Be Amazing Learning client Sami Merit was featured on San Francisco Bay Area ABC 7 News, as part of a story that looked at Fast ForWord use at home and at an Oakland elementary school.

Hooray Sami!

What’s going on in there? A look inside the teenage brain

November 12, 2010

Research tells us that significant brain development occurs in the first few years of life: the brain reaches 95% of its adult size by age 6.

But recent brain studies show that significant brain development occurs around adolescence. Up to age 12, the brain is adding gray matter (or, to put it more technically, “cortical thickness” increases), at which point, gray matter begins to thin, as the brain prunes connections that developed in childhood, but are no longer deemed necessary.

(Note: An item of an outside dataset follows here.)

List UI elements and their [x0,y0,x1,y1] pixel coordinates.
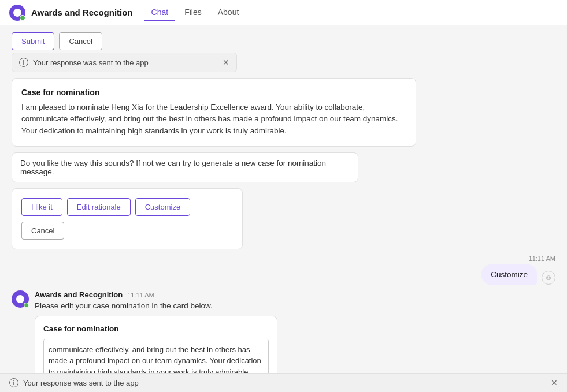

The PBS series Frontline recently dedicated a show to the teenage brain. The show’s Web site is loaded with content, including the transcript of interviews with several researchers who are looking at the development of the teenage brain. One in particular that caught our eye is with Dr. Jay Giedd, a neuroscientist at the National Institute of Mental Health. Dr. Giedd is focused on how to turn what we’re learning about the brain into practical advice for parents, teachers and teenagers. Now that we have established the concept of brain plasticity, says Giedd, researchers are turning to:

… the forces that can guide this plasticity. How do we optimize the brain’s ability to learn? Are schools doing a good job? Are we as parents doing a good job? And the challenge now is to … bridging the gap between neuroscience and practical advice for parents, teachers and society. We’re not there yet, but we’re closer than ever, and it’s really an exciting time in neuroscience.

At Be Amazing Learning, we regularly work with teenagers who themselves (or whose parents) are looking for solutions for their developing brains. In many cases, these teens have difficulty planning, organizing, and paying attention to and remembering details. Cogmed and Fast ForWord programs can be effective interventions for children and teens with these “executive function” deficits because they develop and strengthen the cognitive skills associated with successful executive function, including working memory, attention and processing rates.

The Frontline series on the teenage brain is fantastic, and there’s a bunch of information available on the show Web site. We’ll be highlighting additional interviews in future posts.

Don’t Choke!

October 26, 2010

Remember President Obama’s inauguration, when Chief Justice John Roberts flubbed the oath of office? Sian Beilock, a psychologist at the University of Chicago, is pretty sure she knows what happened:

Pressure-filled situations can deplete a part of the brain’s processing power known as working memory, which is critical to everyday activities.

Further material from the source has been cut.